Cy pres awards funding legal education

As a putative member of the class action concerning TicketMaster litigation, I read the latest iteration of the proposed settlement that arrived in my inbox today with interest--in part because I knew this wasn't the first time settlement had been proposed. But atop the proposed maximum $386 million in coupons for future purchases at TicketMaster (with a likelihood that perhaps one-tenth of them would ever be used), one item caught my attention (PDF):

Ticketmaster will pay $3 million to the University of California, Irvine School of Law to be used for the benefit of consumers like yourself. In addition to the benefits set forth above, Ticketmaster will also make a $3 million cy pres cash payment to the University of California, Irvine School of Law’s Consumer Law Clinic. The money will establish the Consumer Law Clinic as a permanent clinic, and it will be used to: (i) provide direct legal representations for clients with consumer law claims, (ii) advocate for consumers through policy work, and (iii) provide free educational tools (including online tutorials) to help consumers understand their rights, responsibilities, and remedies for online purchases.

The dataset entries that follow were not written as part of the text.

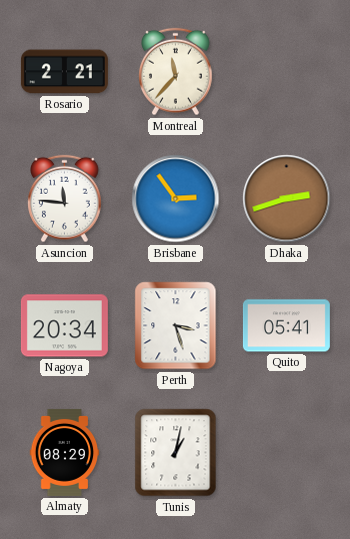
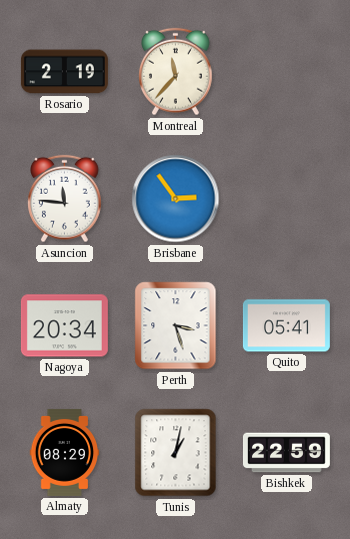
Rosario: 2:21 -> 2:19
Dhaka: 2:42 -> none
Bishkek: none -> 22:59
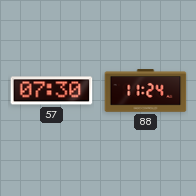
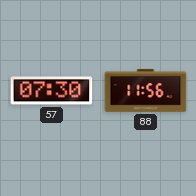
88: 11:24 -> 11:56
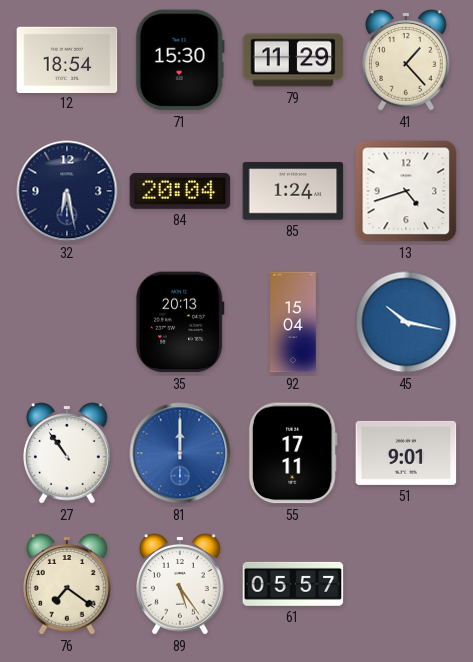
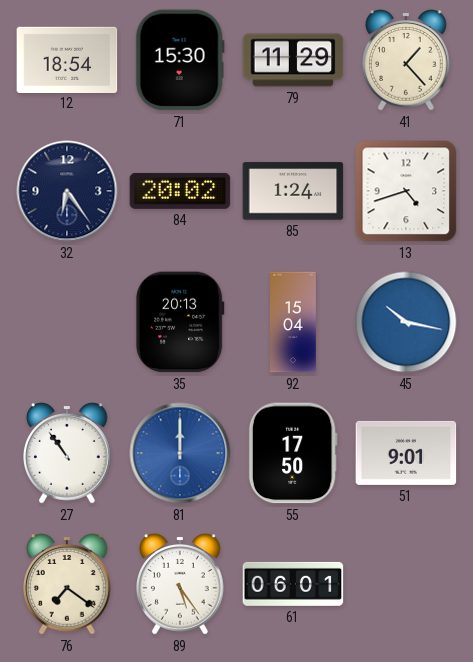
32: 6:28 -> 6:24
84: 20:04 -> 20:02
55: 17:11 -> 17:50
61: 05:57 -> 06:01
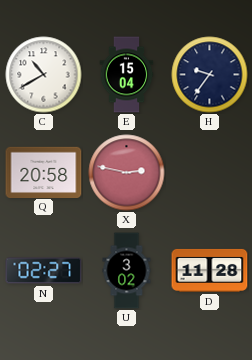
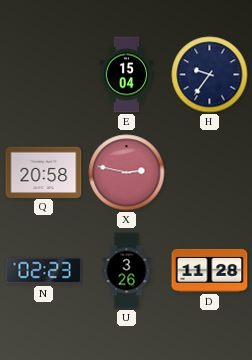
C: 10:40 -> none
N: 02:27 -> 02:23
U: 3:02 -> 3:26
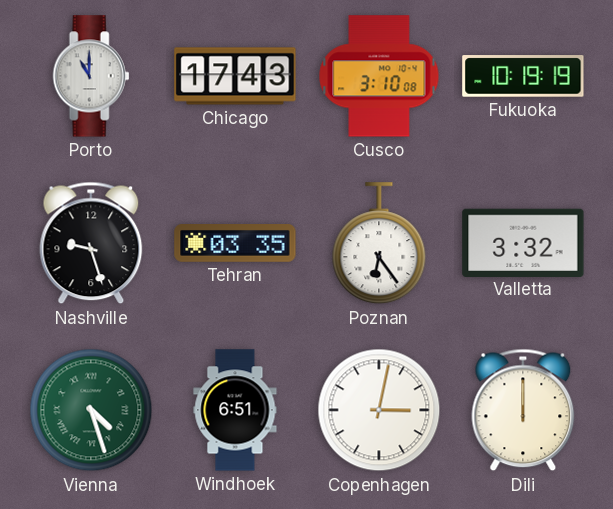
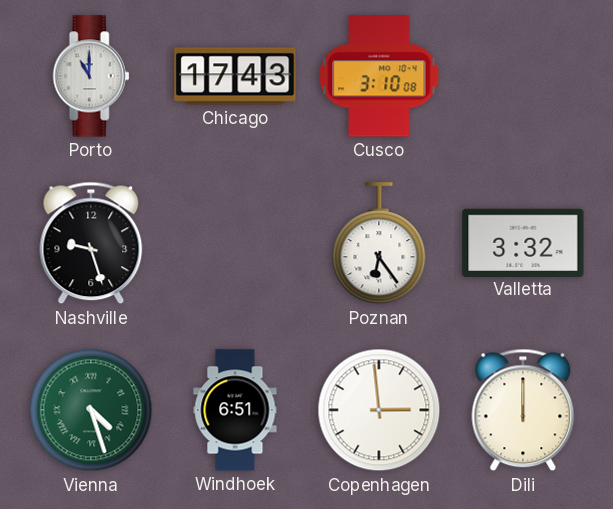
Fukuoka: 10:19 -> none
Tehran: 03:35 -> none
Copenhagen: 3:02 -> 2:59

Cy pres awards to law schools are certainly nothing new. Consider the following (proposed or actual) cy pres award recipients:

Stanford Law School's Center on Internet and Society

University of Washington School of Law's Shidler Center for Law, Commerce & Technology; University of California, Berkeley School of Law's Samuelson Law, Technology & Public Policy Clinic; and UW School of Law's Technology Law and Public Policy Clinic

Temple Law School

Harvard Law School’s Berkman Center for Internet and Society

Loyola University Chicago’s Institute for Consumer Antitrust Studies

University of San Diego Legal Clinics; California Western School of Law; & Thomas Jefferson School of Law

Berkeley Center for Law & Technology; The Berkman Center for Internet and Society at Harvard University; Center for Law + Innovation, University of Maine School of Law; High Tech Law Institute of Santa Clara University School of Law; New York University’s Information Law Institute; Privacy & Technology Project, University of California Hastings College of the Law; Samuelson Law, Technology & Public Policy Clinic, University of California, Berkeley School of Law; Stanford Law School Center for Internet and Society; University of Southern California Gould School of Law

Colorado Law’s Clinical Education Program

University of Maryland School of Law's Consumer Protection Clinic

California Western School of Law Interdisciplinary Studies, Health Law

George Washington University Law School

Branstetter Litigation & Dispute Resolution Program, Vanderbilt Law School

University of Memphis’ Cecil C. Humphreys School of Law

Sometimes, alumni of the law school involved in the settlement are responsible for channeling the money toward their alma mater. Sometimes, the law school thanks the law firm or the attorneys involved, occasionally naming the program after the settling attorneys. Some law schools even have dedicated development web sites that encourage cy pres awards to be earmarked for the law school.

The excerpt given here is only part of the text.